**ACTIVITY**
What you give back must match the data exactly, minus the pictures.

Transcribed page contents
Start of Block

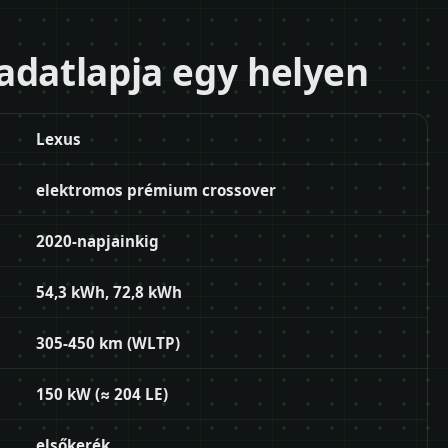
adatlapja egy helyen
Lexus
elektromos prémium crossover
2020-napjainkig
54,3 kWh, 72,8 kWh
305-450 km (WLTP)
150 kW (≈ 204 LE)
elsőkerék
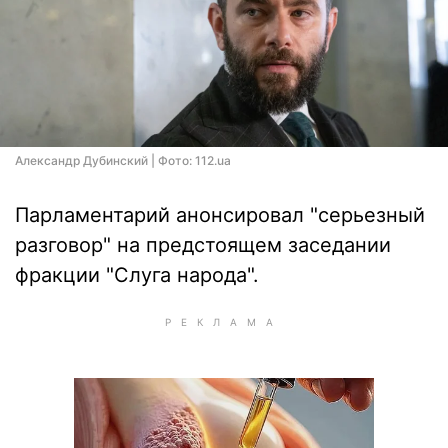
Александр Дубинский | Фото: 112.ua
Парламентарий анонсировал "серьезный
разговор" на предстоящем заседании
фракции "Слуга народа".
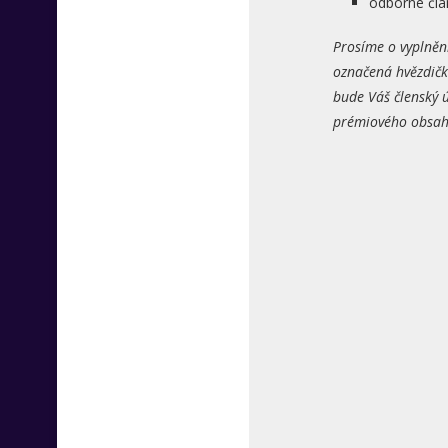
odborné člá
Prosíme o vyplněn
označená hvězdičk
bude Váš členský ú
prémiového obsahu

End of Block

**TASK RESPONSE**
adatlapja egy helyen
Lexus
elektromos prémium crossover
2020-napjainkig
54,3 kWh, 72,8 kWh
305-450 km (WLTP)
150 kW (≈ 204 LE)
elsőkerék
Александр Дубинский | Фото: 112.ua
Парламентарий анонсировал "серьезный
разговор" на предстоящем заседании
фракции "Слуга народа".
odborné člá
Prosíme o vyplněn
označená hvězdičk
bude Váš členský ú
prémiového obsahu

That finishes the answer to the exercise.